L’entrepreneur et l’artiste

Du 4 juillet au 11 octobre, plusieurs œuvres d’art contemporain prendront leurs quartiers d’été aux Prairies du Roy classées Espace Naturel Sensible, entre Beaulieu-lès-Loches et Loches. A l’initiative de cette exposition à ciel ouvert dénommée Beaux Lieux, l’association B2X qui a souhaité associer les entreprises du Sud Touraine à ce projet de tourisme culturel.
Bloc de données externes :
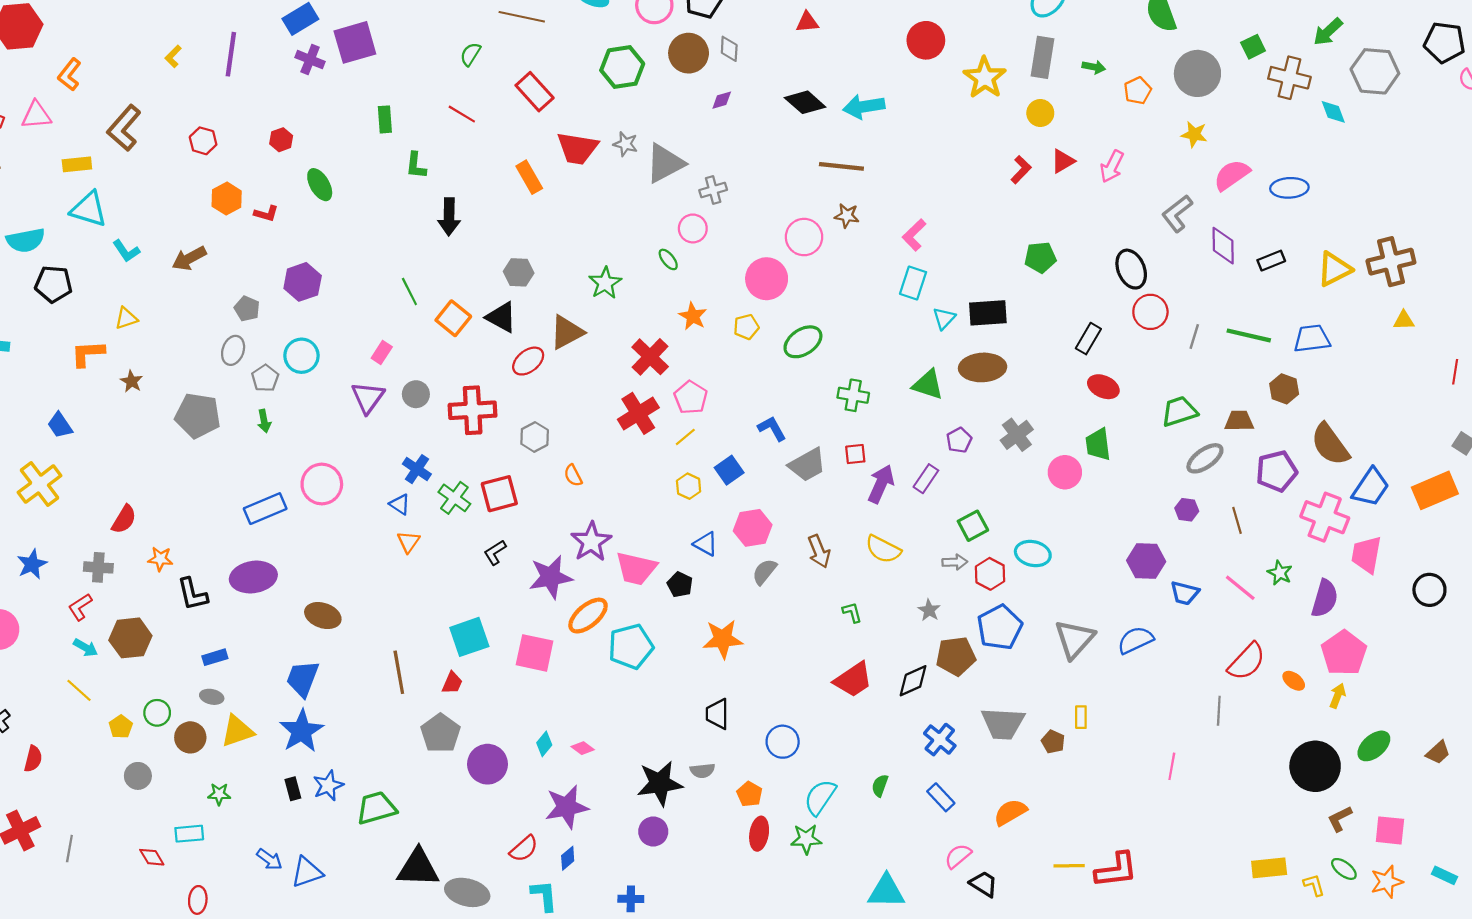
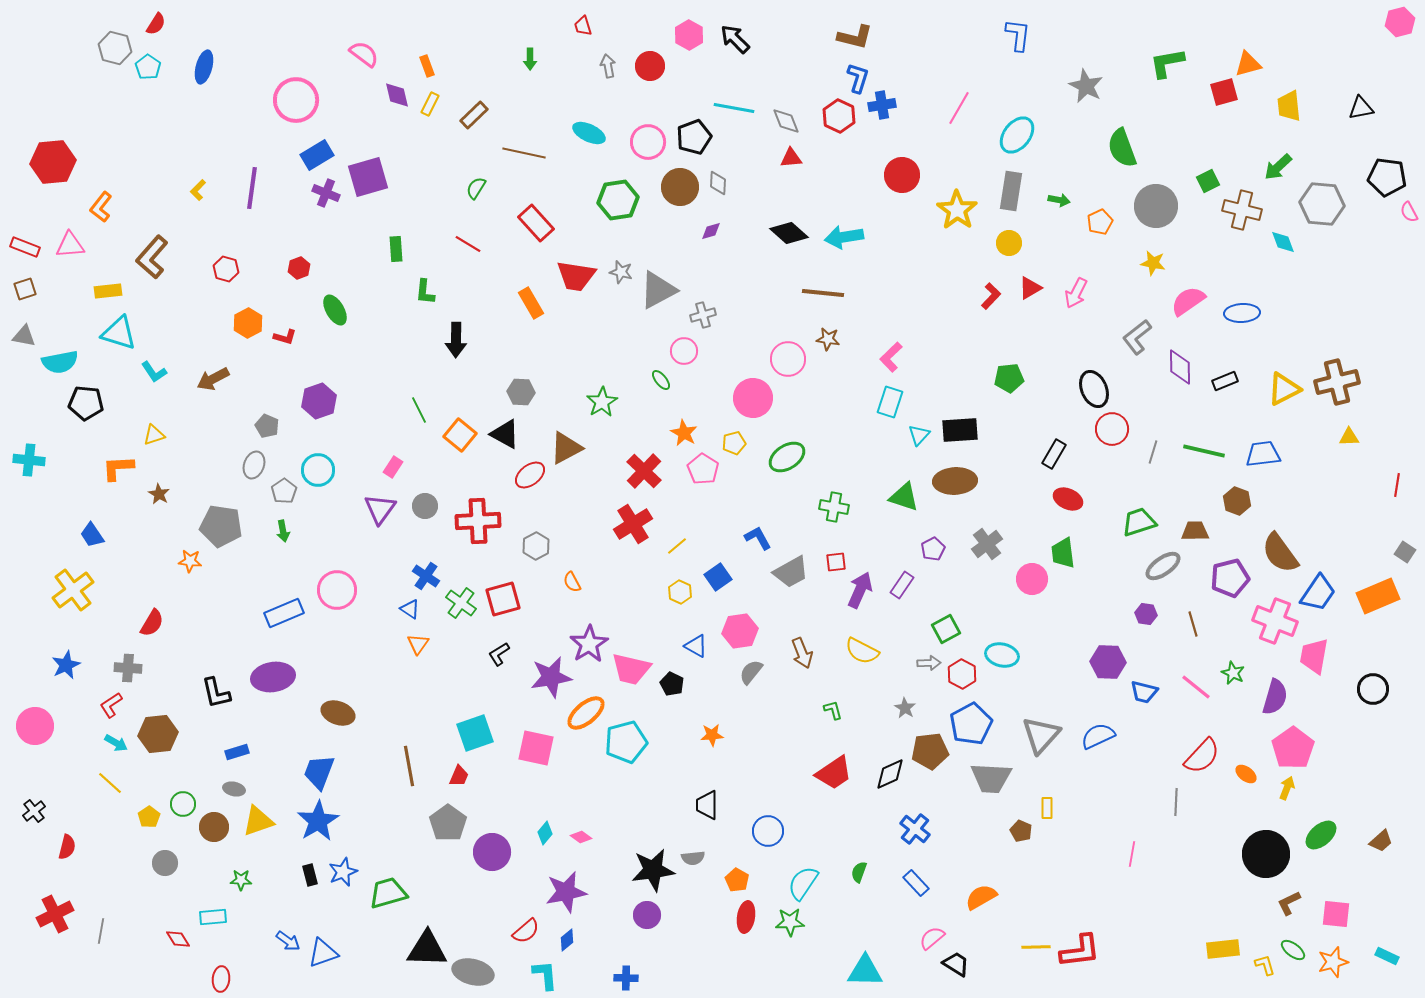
pink pentagon: (691, 397) -> (703, 469), moved
orange star: (160, 559) -> (190, 561), moved
orange star: (723, 639) -> (712, 735), size x0.6
gray trapezoid: (1003, 724) -> (991, 778), moved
Après une première rencontre avec les entreprises adhérentes du réseau Sud Touraine Entreprises, des partenariats sont mis en place pour faciliter le travail des artistes invités à produire leurs œuvres sur le territoire entre mai et juin. Mécénat financier, prêt d’outils ou don de matériaux, les entreprises jouent le jeu et plusieurs d’entre elles vont même jusqu’à accueillir des artistes en résidence dans leurs ateliers plusieurs semaines durant. « L’entreprise devient pour un temps un lieu privilégié de recherche et de production artistique ».  C’est le cas de l’entreprise Vigilec à Loches qui a reçu Loïc Tellier, dessinateur, illustrateur et plasticien installé à Villeloin-Coulangé. Interview croisée entre l’artiste et Yannick Savary, directeur de l’agence SAG Vigilec du Centre à Loches quelques jours avant le transfert de l’œuvre aux Prairies du Roy.

Présentez-nous votre sculpture ?

Loïc Tellier : il s’agit d’un Ichtyosaure de 6 mètres de long ! Il y a 250 millions d'années, les Prairies du Roy étaient recouvertes par la mer, le spectateur va faire un voyage dans le temps et plonger au côté du fameux reptile. C’est une installation à la fois poétique et humoristique, inspirée des bandes dessinées mais en volume.

Quels ont été les échanges entre l’artiste et les 46 salariés de l’entreprise Vigilec le temps de la production de l’œuvre ?

Loïc Tellier : nous nous sommes rencontrés, simplement. Comme je travaille en extérieur, ils me croisent tous les matins, on blague, on s’échange des cigarettes, ils me filent un coup de main… En fait, c’est très simple, il y a une acceptation des uns et des autres, c’est un jeu à plusieurs. Je travaille avec leur matériaux : pour suspendre un bout de ferraille, ils savent comment s’y prendre et moi aussi. On se reconnaît mutuellement même si je ne viens pas de l’industrie. On n’est pas dans un musée et dans de l’art conceptuel, on est dans un art illustratif populaire qui suppose des compétences techniques et de vrais efforts. La lecture se fait tout de suite.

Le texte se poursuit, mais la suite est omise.